With his full focus on the orchard, he removed most of the feijoa and replaced it with blueberries.

“The orchard has its own weird microclimate, so fruit does particularly well here. It’s a little basin that gets really cold and really hot,” he said.

“I particularly like growing crops that stay in the ground for years, I’m not into annual cropping. I grew coffee previously and now I have blueberries, avocados, kiwifruit and oranges. They’re all crops that you can visibly see the response that your management and input into them has, so when they’re looking a bit off the challenge is getting them back to being happy and healthy again.”

 Dave Guy-Taylor on his Tanners Point Rd property, Flame Lily Orchard. Photo / Debbie Griffiths
Dave Guy-Taylor on his Tanners Point Rd property, Flame Lily Orchard. Photo / Debbie Griffiths

Guy-Taylor rarely suffered winter ills and chills, which he credited to having quality fruit “on tap”, and he also thrived on the camaraderie of orchard workers, fellow market stall holders, and customers.

“I can’t do it on my own,” he said. “It’s the people I work with that make it so good. Some have come up with good suggestions about how to do things differently and more efficiently. The people side of the job is definitely something I particularly enjoy.”

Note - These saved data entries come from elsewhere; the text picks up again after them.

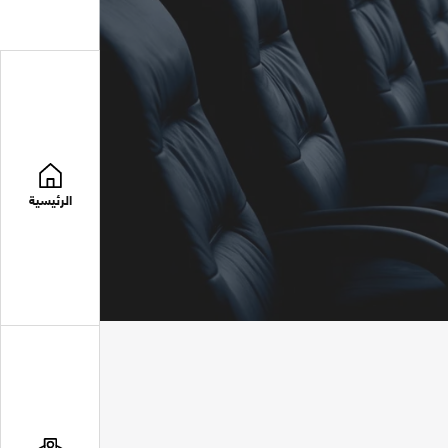
الرئيسية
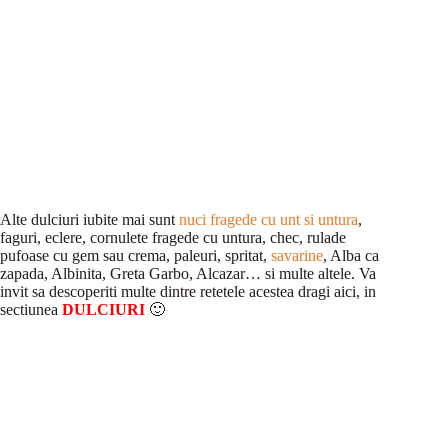
Alte dulciuri iubite mai sunt
nuci fragede cu unt si untura
,
faguri, eclere, cornulete fragede cu untura, chec, rulade
pufoase cu gem sau crema, paleuri, spritat,
savarine
, Alba ca
zapada, Albinita, Greta Garbo, Alcazar… si multe altele. Va
invit sa descoperiti multe dintre retetele acestea dragi aici, in
sectiunea
DULCIURI
🙂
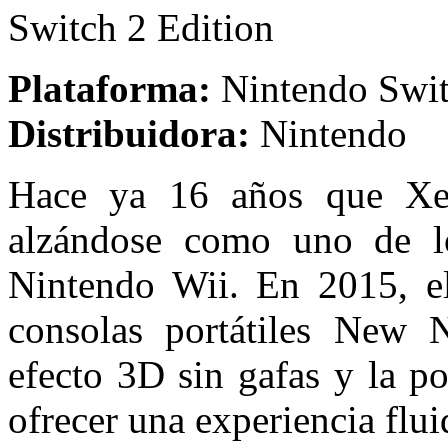
Switch 2 Edition
Plataforma:
Nintendo Sw
Distribuidora:
Nintendo
Hace ya 16 años que Xen
alzándose como uno de l
Nintendo Wii. En 2015, el
consolas portátiles New 
efecto 3D sin gafas y la po
ofrecer una experiencia flui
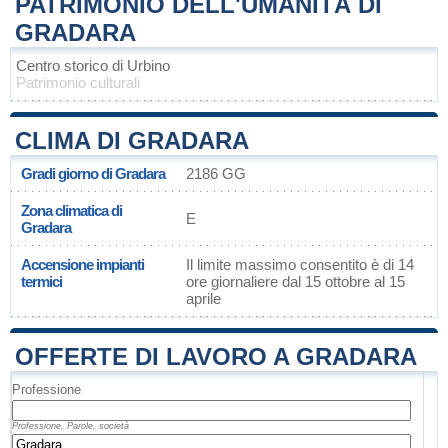
PATRIMONIO DELL'UMANITÀ DI
GRADARA
Centro storico di Urbino
Patrimonio culturali
CLIMA DI GRADARA
Gradi giorno di Gradara
2186 GG
Zona climatica di
E
Gradara
Accensione impianti
Il limite massimo consentito è di 14
termici
ore giornaliere dal 15 ottobre al 15
aprile
OFFERTE DI LAVORO A GRADARA
Professione
Professione, Parole, società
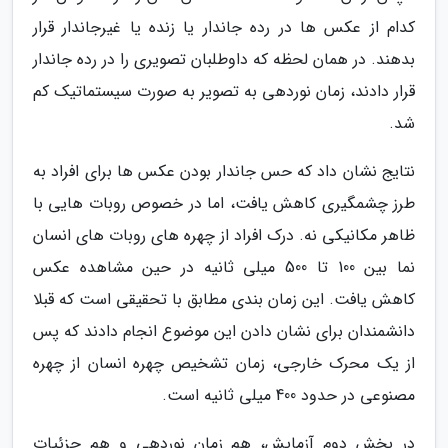
کدام از عکس ها در رده جاندار یا زنده یا غیرجاندار قرار
بدهند. در همان لحظه که داوطلبان تصویری را در رده جاندار
قرار دادند، زمان نوردهی به تصویر به صورت سیستماتیک کم
شد.
نتایج نشان داد که حس جاندار بودن عکس ها برای افراد به
طرز چشمگیری کاهش یافت، اما در خصوص روبات هایی با
ظاهر مکانیکی نه. درک افراد از چهره های روبات های انسان
نما بین 100 تا 500 میلی ثانیه در حین مشاهده عکس
کاهش یافت. این زمان بندی مطابق با تحقیقی است که قبلا
دانشمندان برای نشان دادن این موضوع انجام دادند که پس
از یک محرک خارجی، زمان تشخیص چهره انسان از چهره
مصنوعی در حدود 400 میلی ثانیه است.
در بخش دوم آزمایش، هم زمان نوردهی و هم جزئیات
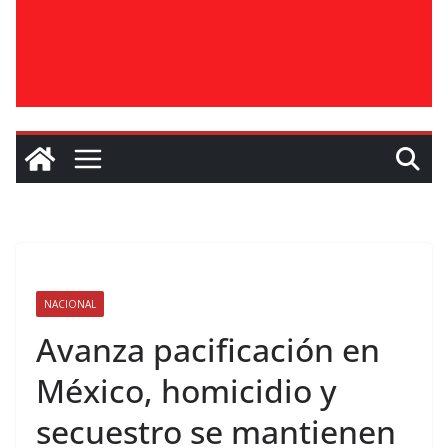
NACIONAL
Avanza pacificación en
México, homicidio y
secuestro se mantienen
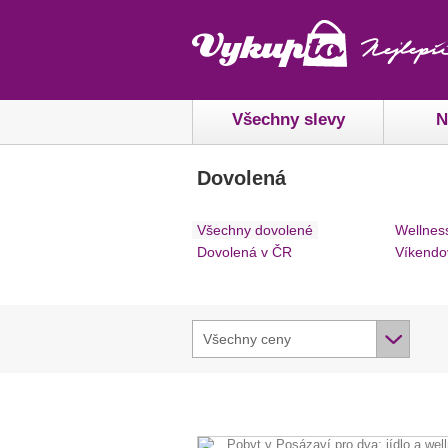
Všechny slevy
N
Dovolená
Všechny dovolené
Wellnes
Dovolená v ČR
Víkendo
Všechny ceny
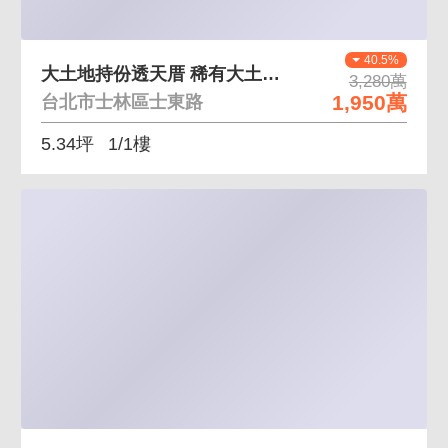
40.5%
大土地持份透天厝 稀有大土地、靜巷內不吵雜
3,280萬
1,950萬
台北市士林區士東路
5.34坪
1/1樓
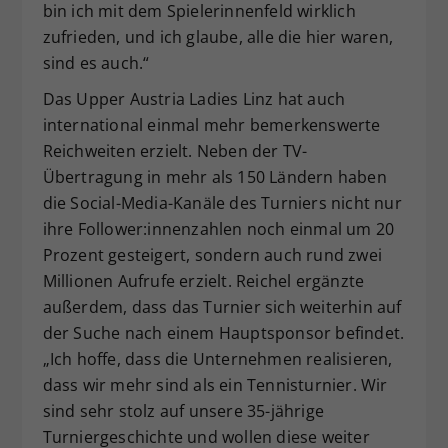
bin ich mit dem Spielerinnenfeld wirklich
zufrieden, und ich glaube, alle die hier waren,
sind es auch.“
Das Upper Austria Ladies Linz hat auch
international einmal mehr bemerkenswerte
Reichweiten erzielt. Neben der TV-
Übertragung in mehr als 150 Ländern haben
die Social-Media-Kanäle des Turniers nicht nur
ihre Follower:innenzahlen noch einmal um 20
Prozent gesteigert, sondern auch rund zwei
Millionen Aufrufe erzielt. Reichel ergänzte
außerdem, dass das Turnier sich weiterhin auf
der Suche nach einem Hauptsponsor befindet.
„Ich hoffe, dass die Unternehmen realisieren,
dass wir mehr sind als ein Tennisturnier. Wir
sind sehr stolz auf unsere 35-jährige
Turniergeschichte und wollen diese weiter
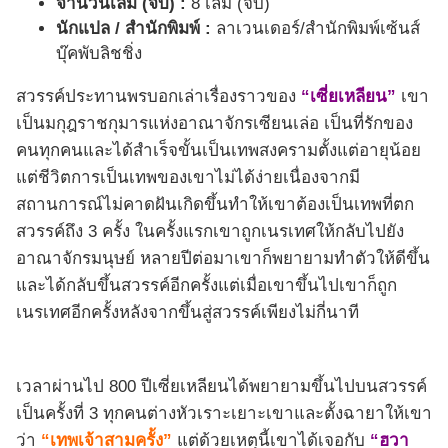
จำนวนเล่ม (จบ) :
8 เล่ม (จบ)
นักแปล / สำนักพิมพ์ :
ลาเวนเดอร์/สำนักพิมพ์เซ้นส์
บุ๊คพับลิชชิ่ง
สวรรค์ประทานพรบอกเล่าเรื่องราวของ
“
เซี่ยเหลียน”
เขา
เป็นมกุฎราชกุมารแห่งอาณาจักรเซียนเล่อ เป็นที่รักของ
คนทุกคนและได้สำเร็จขั้นเป็นเทพสงครามตั้งแต่อายุน้อย
แต่ชีวิตการเป็นเทพของเขาไม่ได้ง่ายเนื่องจากมี
สถานการณ์ไม่คาดฝันเกิดขึ้นทำให้เขาต้องเป็นเทพที่ตก
สวรรค์ถึง 3 ครั้ง ในครั้งแรกเขาถูกเนรเทศให้กลับไปยัง
อาณาจักรมนุษย์ หลายปีต่อมาเขาก็พยายามทำตัวให้ดีขึ้น
และได้กลับขึ้นสวรรค์อีกครั้งแต่เมื่อเขาขึ้นไปเขาก็ถูก
เนรเทศอีกครั้งหลังจากขึ้นสู่สวรรค์เพียงไม่กี่นาที
เวลาผ่านไป 800 ปีเซี่ยเหลียนได้พยายามขึ้นไปบนสวรรค์
เป็นครั้งที่ 3 ทุกคนต่างหัวเราะเยาะเขาและตั้งฉายาให้เขา
ว่า
“เทพเจ้าสามครั้ง”
แต่ด้วยเหตุนี้เขาได้เจอกับ
“
ฮวา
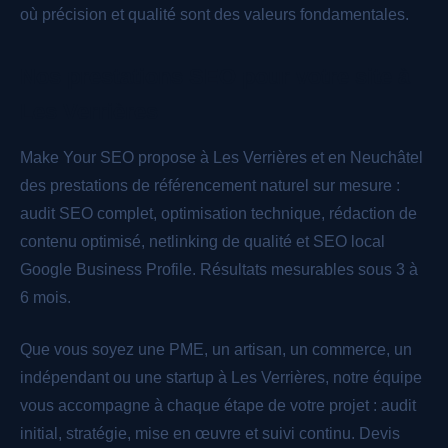
où précision et qualité sont des valeurs fondamentales.
Nos prestations SEO pour votre site à
Les Verrières
Make Your SEO propose à Les Verrières et en Neuchâtel
des prestations de référencement naturel sur mesure :
audit SEO complet, optimisation technique, rédaction de
contenu optimisé, netlinking de qualité et SEO local
Google Business Profile. Résultats mesurables sous 3 à
6 mois.
Que vous soyez une PME, un artisan, un commerce, un
indépendant ou une startup à Les Verrières, notre équipe
vous accompagne à chaque étape de votre projet : audit
initial, stratégie, mise en œuvre et suivi continu. Devis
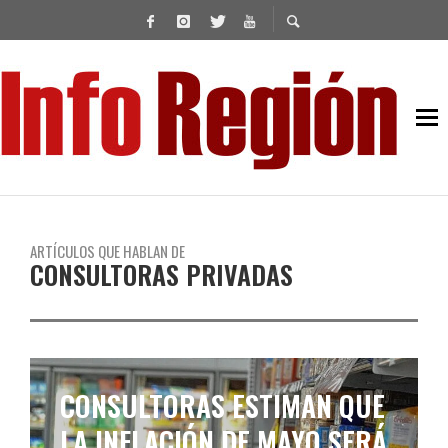
ARTÍCULOS QUE HABLAN DE
CONSULTORAS PRIVADAS
CONSULTORAS ESTIMAN QUE
LA INFLACIÓN DE MAYO SERÁ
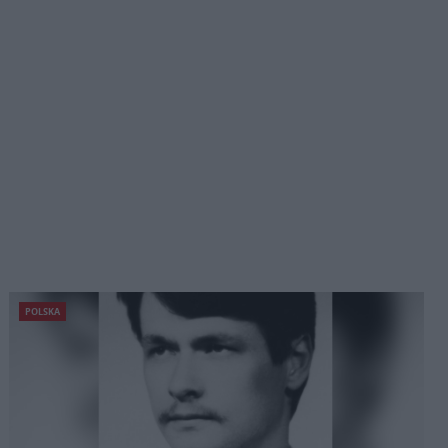
POLSKA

The ultimate pay-off to the year-round work and early mornings before market days was simply living with his wife in an “awesome part of the country”.

“We love sitting on our deck enjoying the views of the Kaimai Range,” he said.

“Tanners Point itself is magical. Everyone’s really friendly and most support my orchard by buying from the roadside stall.

“I’d say 75% of our gate sales are from people who live down the road. It’s a great little community.”